Upper and lower bounds for structural design of RC members with ductile response

In the present paper, some of the complex phenomena characterizing the flexural behaviour of reinforced concrete beams, such as hyper-strength and snap-back and snap-through instabilities, are interpreted under a unified approach based on nonlinear fracture mechanics concepts. In particular, they are analysed by means of a numerical algorithm adopting the cohesive crack model for concrete in tension and the overlapping crack model for concrete in compression. According to the latter constitutive law, a fictitious interpenetration is assumed to describe the concrete damage, analogously to the fictitious crack opening used for tension.Such an integrated cohesive-overlapping crack model is applied to assess the minimum reinforcement amount necessary to prevent unstable tensile crack propagation and to evaluate the rotational capacity of plastic hinges. The main novelty is given by the capability to predict the size-scale effects evidenced by several experimental programmes available in the literature. According to the numerical results obtained, new practical design formulae and diagrams are proposed, as well as, upper and lower bounds to the reinforcement amount, the material properties and the structural dimensions are defined in order to avoid brittle failures.

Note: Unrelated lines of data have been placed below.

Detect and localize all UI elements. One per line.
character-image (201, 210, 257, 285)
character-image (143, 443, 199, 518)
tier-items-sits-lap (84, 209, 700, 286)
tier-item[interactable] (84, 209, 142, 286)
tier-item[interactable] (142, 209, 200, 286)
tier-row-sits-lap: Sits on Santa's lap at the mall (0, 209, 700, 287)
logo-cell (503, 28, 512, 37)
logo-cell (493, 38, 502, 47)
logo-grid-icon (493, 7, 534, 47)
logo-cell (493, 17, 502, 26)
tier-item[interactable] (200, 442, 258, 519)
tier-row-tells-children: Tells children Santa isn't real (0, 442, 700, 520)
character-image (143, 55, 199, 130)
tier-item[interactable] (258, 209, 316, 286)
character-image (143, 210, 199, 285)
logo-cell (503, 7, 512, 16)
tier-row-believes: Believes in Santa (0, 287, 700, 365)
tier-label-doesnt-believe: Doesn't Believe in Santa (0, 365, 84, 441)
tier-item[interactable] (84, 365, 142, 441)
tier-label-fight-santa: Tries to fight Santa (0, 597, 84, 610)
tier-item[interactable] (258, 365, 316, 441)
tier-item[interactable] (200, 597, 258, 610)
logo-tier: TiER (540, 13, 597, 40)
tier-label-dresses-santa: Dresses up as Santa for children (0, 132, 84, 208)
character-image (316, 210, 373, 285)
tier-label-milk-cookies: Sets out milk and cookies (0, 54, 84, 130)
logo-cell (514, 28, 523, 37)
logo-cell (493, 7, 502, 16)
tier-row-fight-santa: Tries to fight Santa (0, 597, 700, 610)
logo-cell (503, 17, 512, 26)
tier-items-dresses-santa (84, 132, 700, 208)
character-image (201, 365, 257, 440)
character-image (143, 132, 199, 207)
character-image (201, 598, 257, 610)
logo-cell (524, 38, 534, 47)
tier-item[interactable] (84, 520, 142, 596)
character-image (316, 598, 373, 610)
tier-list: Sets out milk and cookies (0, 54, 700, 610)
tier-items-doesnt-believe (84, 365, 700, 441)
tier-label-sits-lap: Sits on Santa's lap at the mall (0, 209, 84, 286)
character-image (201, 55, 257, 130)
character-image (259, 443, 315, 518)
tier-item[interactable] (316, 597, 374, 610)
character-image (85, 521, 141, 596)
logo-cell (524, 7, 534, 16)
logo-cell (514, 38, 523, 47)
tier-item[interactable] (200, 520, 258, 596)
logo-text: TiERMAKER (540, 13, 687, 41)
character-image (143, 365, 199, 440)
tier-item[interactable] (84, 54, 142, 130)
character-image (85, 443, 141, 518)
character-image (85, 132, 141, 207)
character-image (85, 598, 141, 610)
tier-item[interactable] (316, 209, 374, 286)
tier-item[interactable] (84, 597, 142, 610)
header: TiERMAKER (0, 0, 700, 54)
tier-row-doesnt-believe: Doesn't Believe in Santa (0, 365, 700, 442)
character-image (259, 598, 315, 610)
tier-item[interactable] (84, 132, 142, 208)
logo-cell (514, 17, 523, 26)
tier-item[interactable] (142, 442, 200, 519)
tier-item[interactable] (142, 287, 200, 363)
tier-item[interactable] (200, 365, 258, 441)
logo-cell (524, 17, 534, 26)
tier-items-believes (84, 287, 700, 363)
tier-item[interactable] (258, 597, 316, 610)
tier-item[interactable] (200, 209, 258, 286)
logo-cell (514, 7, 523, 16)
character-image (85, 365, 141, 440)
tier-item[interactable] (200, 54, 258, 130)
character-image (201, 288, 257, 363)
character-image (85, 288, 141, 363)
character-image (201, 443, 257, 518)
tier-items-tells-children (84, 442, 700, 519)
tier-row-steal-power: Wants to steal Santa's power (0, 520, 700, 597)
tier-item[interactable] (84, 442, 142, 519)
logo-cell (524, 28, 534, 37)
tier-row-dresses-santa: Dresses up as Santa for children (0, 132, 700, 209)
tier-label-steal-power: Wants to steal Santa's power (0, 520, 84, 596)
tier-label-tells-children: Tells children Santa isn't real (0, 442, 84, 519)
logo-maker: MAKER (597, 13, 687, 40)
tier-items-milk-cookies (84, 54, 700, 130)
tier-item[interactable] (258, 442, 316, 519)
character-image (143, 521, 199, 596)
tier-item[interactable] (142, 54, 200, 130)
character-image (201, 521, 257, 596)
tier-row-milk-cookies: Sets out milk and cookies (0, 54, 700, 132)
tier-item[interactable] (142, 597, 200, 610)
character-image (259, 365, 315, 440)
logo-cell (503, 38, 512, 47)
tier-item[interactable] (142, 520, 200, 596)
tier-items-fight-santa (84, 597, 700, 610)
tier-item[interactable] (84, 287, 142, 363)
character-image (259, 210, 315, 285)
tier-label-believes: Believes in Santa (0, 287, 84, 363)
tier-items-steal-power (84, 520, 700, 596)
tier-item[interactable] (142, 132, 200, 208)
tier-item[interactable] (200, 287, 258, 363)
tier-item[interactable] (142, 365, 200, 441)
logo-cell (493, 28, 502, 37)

► A unified approach is used to capture instabilities and nonlinearities in RC beams in bending. ► The proposed approach is based on the cohesive and the overlapping crack models. ► The minimum reinforcement amount and the plastic rotational capacity are evaluated. ► Size-scale effects are correctly described, according to experimental results. ► Upper and lower bounds to the steel reinforcement amount and the beam dimensions are defined to avoid brittle failures.